Quand je veux expliquer l’écueil principal à éviter en stratégie de marque, je parle de Punto Sushi, un obscur restaurant de Naples, “spécialisé” dans les pizzas, les sushis et les kebabs:

C’est humain, quand on voit un restaurant qui se prétend roi de la pizza, du kebab et du poisson cru, on se dit juste que rien ne doit être très bon… Les différents messages se neutralisent entre eux, au lieu de s’additionner. À vouloir viser trop large, on finit par ne toucher personne.

Une marque c’est pareil. Si l’on cherche à tout dire, vos cibles n’en retiendront rien de très positif. Voire rien du tout. Quand on pense sa marque, la base c’est de clarifier de manière drastique la première impression que l’on souhaite que sa marque véhicule.

Comme le dit Antonio Pinto, le fondateur de Bellman, «Au démarrage, mieux vaut chercher un use case étroit mais concret, qui pourra ensuite être élargi, plutôt que d’avoir un use case trop vague qui ne va toucher personne ». C’est pareil pour la marque.
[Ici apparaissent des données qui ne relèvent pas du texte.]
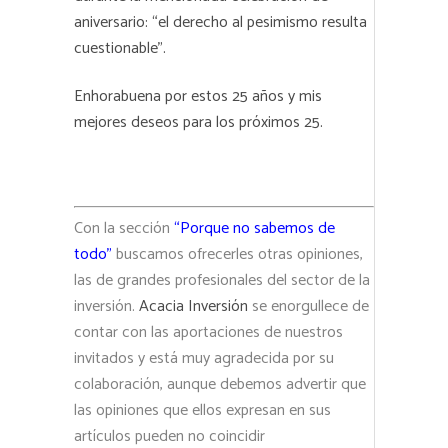
aniversario: “el derecho al pesimismo resulta
cuestionable”.
Enhorabuena por estos 25 años y mis
mejores deseos para los próximos 25.
Con la sección
“Porque no sabemos de
todo”
buscamos ofrecerles otras opiniones,
las de grandes profesionales del sector de la
inversión.
Acacia Inversión
se enorgullece de
contar con las aportaciones de nuestros
invitados y está muy agradecida por su
colaboración, aunque debemos advertir que
las opiniones que ellos expresan en sus
artículos pueden no coincidir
#2 Construisez votre marque autour de ce qui vous anime et vous rend essentiel

Il est probable que votre entreprise soit amenée à faire des pivots, à passer d’une offre premium à une offre mass market ou l’inverse, voire à changer de cible. Probable aussi que votre offre actuelle ne soit qu’une brique de ce que vous visez à offrir à long terme. Toute la difficulté, quand on est à la tête d’une start-up, c’est donc de se raconter sans s’enfermer. 

Pour penser votre image à long terme, cherchez à identifier ce qui vous anime et vous rend essentiel, et pas juste ce qui caractérise votre offre. S’il est probable que votre offre évolue, ce qui vous incite à entreprendre a de bonne chance d’être beaucoup plus stable dans le temps. 

Comme le souligne Vianney Vaute, cofondateur de Backmarket, c’est un exercice de décentrage:

« Quand on monte sa boite, il faut se détacher de l’excitation naturelle que l’on ressent pour son propre projet, pour identifier pourquoi ça pourrait être passionnant, essentiel, indispensable pour les gens à qui on s’adresse».

Pour y parvenir, je recommande l’exercice du Blason. Trois questions simples pour identifier l’importance de ce que vous avez à offrir.

Il y a trois ans, j’ai travaillé avec les dirigeants de Lifen pour définir leur stratégie de marque. À l’époque, ils offraient une solution de transfert de comptes-rendus médicaux entre professionnels de santé autour d’une promesse de simplicité (soit dit en passant, la promesse de 99% des start-ups au démarrage…). 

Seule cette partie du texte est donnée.